Your response should contain every record below, copied exactly.

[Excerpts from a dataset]
******************************

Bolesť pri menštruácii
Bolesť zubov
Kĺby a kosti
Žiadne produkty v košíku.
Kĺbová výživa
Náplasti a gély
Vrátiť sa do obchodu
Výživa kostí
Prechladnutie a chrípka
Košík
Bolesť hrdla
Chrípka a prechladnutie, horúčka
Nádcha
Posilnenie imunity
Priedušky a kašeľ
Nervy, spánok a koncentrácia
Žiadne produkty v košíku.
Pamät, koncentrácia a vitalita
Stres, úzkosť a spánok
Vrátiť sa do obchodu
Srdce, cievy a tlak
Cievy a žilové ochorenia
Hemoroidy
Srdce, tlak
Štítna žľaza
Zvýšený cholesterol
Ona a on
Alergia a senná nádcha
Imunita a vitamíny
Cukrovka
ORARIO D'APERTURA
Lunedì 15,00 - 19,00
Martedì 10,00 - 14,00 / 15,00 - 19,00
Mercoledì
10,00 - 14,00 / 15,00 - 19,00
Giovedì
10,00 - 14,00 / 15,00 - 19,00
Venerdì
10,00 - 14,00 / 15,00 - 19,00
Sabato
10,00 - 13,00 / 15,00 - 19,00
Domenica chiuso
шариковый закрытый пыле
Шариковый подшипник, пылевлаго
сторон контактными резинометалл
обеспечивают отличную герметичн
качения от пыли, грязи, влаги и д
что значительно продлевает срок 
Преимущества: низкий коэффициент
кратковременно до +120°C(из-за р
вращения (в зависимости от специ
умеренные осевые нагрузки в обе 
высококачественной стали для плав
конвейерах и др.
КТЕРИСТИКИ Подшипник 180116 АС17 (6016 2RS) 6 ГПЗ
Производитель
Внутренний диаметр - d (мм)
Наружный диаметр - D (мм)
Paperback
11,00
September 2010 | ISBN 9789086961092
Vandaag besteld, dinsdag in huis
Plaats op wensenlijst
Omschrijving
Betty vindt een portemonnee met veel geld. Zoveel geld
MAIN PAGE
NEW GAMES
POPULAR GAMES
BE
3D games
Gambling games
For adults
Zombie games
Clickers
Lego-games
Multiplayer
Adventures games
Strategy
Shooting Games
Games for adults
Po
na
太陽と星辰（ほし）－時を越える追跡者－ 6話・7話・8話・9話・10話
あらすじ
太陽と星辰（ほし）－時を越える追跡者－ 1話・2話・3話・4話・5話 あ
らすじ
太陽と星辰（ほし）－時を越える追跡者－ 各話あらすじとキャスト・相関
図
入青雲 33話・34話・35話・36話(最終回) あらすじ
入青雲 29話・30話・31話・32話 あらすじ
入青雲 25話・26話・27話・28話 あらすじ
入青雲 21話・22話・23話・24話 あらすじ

******************************

» Your solution
Bolesť pri menštruácii
Bolesť zubov
Kĺby a kosti
Žiadne produkty v košíku.
Kĺbová výživa
Náplasti a gély
Vrátiť sa do obchodu
Výživa kostí
Prechladnutie a chrípka
Košík
Bolesť hrdla
Chrípka a prechladnutie, horúčka
Nádcha
Posilnenie imunity
Priedušky a kašeľ
Nervy, spánok a koncentrácia
Žiadne produkty v košíku.
Pamät, koncentrácia a vitalita
Stres, úzkosť a spánok
Vrátiť sa do obchodu
Srdce, cievy a tlak
Cievy a žilové ochorenia
Hemoroidy
Srdce, tlak
Štítna žľaza
Zvýšený cholesterol
Ona a on
Alergia a senná nádcha
Imunita a vitamíny
Cukrovka
ORARIO D'APERTURA
Lunedì 15,00 - 19,00
Martedì 10,00 - 14,00 / 15,00 - 19,00
Mercoledì
10,00 - 14,00 / 15,00 - 19,00
Giovedì
10,00 - 14,00 / 15,00 - 19,00
Venerdì
10,00 - 14,00 / 15,00 - 19,00
Sabato
10,00 - 13,00 / 15,00 - 19,00
Domenica chiuso
шариковый закрытый пыле
Шариковый подшипник, пылевлаго
сторон контактными резинометалл
обеспечивают отличную герметичн
качения от пыли, грязи, влаги и д
что значительно продлевает срок 
Преимущества: низкий коэффициент
кратковременно до +120°C(из-за р
вращения (в зависимости от специ
умеренные осевые нагрузки в обе 
высококачественной стали для плав
конвейерах и др.
КТЕРИСТИКИ Подшипник 180116 АС17 (6016 2RS) 6 ГПЗ
Производитель
Внутренний диаметр - d (мм)
Наружный диаметр - D (мм)
Paperback
11,00
September 2010 | ISBN 9789086961092
Vandaag besteld, dinsdag in huis
Plaats op wensenlijst
Omschrijving
Betty vindt een portemonnee met veel geld. Zoveel geld
MAIN PAGE
NEW GAMES
POPULAR GAMES
BE
3D games
Gambling games
For adults
Zombie games
Clickers
Lego-games
Multiplayer
Adventures games
Strategy
Shooting Games
Games for adults
Po
na
太陽と星辰（ほし）－時を越える追跡者－ 6話・7話・8話・9話・10話
あらすじ
太陽と星辰（ほし）－時を越える追跡者－ 1話・2話・3話・4話・5話 あ
らすじ
太陽と星辰（ほし）－時を越える追跡者－ 各話あらすじとキャスト・相関
図
入青雲 33話・34話・35話・36話(最終回) あらすじ
入青雲 29話・30話・31話・32話 あらすじ
入青雲 25話・26話・27話・28話 あらすじ
入青雲 21話・22話・23話・24話 あらすじ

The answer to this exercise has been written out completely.